Obviously instantiating this will explode the type system because there is infinite recursion in the type definition. But what to do about it? I tried splitting it into two types, but it's still a circular definition. I tried making a trait object, but the trait needed a type parameter or associated type, so it's ultimately a circular definition. I tried the Any trait but I want to preserve internal lifetimes.
So I failed to make this work within Rust's static type system. I hit upon a solution by making the type effectively dynamic, using a union type.

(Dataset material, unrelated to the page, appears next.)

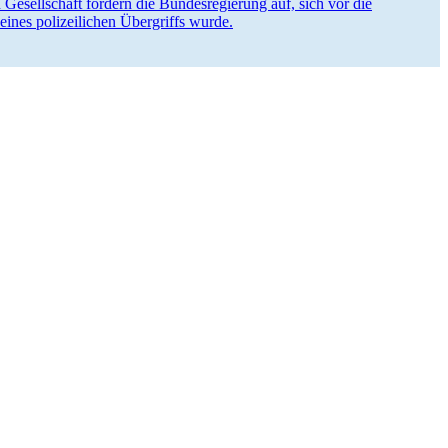
esell­schaft fordern die Bundes­re­gierung auf, sich vor die
eines polizei­lichen Übergriffs wurde.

It ends up effectively doubling the amount of code that needs to be written. Basically performing manual monomorphization.
So my questions are:
1.) Is there something I overlooked in Rust's static type system that would allow me to instantiate a type like this?
2.) If not, is there a mature crate for working with union types? (I spotted a few conveniences for defining union types, but I think I need something a bit more ambitious to cut down on all the boilerplate and redundancy)
Okay, this makes sense. If you want this to work in the Rust type system, you will need to decide on a maximum depth, and then reduce the boilerplate with macros. I would probably have a separate struct for each level.
pub struct ExprMap1<T> {
sub: Option<Box<ExprMap2<T>>>,
contents: Vec<T>
}
pub struct ExprMap2<T> {
sub: Option<Box<ExprMap3<T>>>,
contents: Vec<ExprMap2<T>>
}
pub struct ExprMap3<T> {
// this is the final depth, no sub
contents: Vec<ExprMap3<T>>
}
The other method would be to make your own "type system" that can create types at runtime. But I don't know if this would be faithful to the paper.
Unfortunately that can potentially be millions. Usually it won't be, but sometimes it can be. So a hard limit is a non-starter.
The other method would be to make your own "type system" that can create types at runtime. But I don't know if this would be faithful to the paper.
That's essentially what I'm trying to do with the union types. I'm pretty sure the type I have using the union type is isomorphic to the type in the paper.
But using the union type is extremely unergonomic. Lots and lots of boiler plate. So I'm hoping somebody has written a crate with macros for exactly this case. If not I guess I'll write one but that feels like it might be a yak-shave.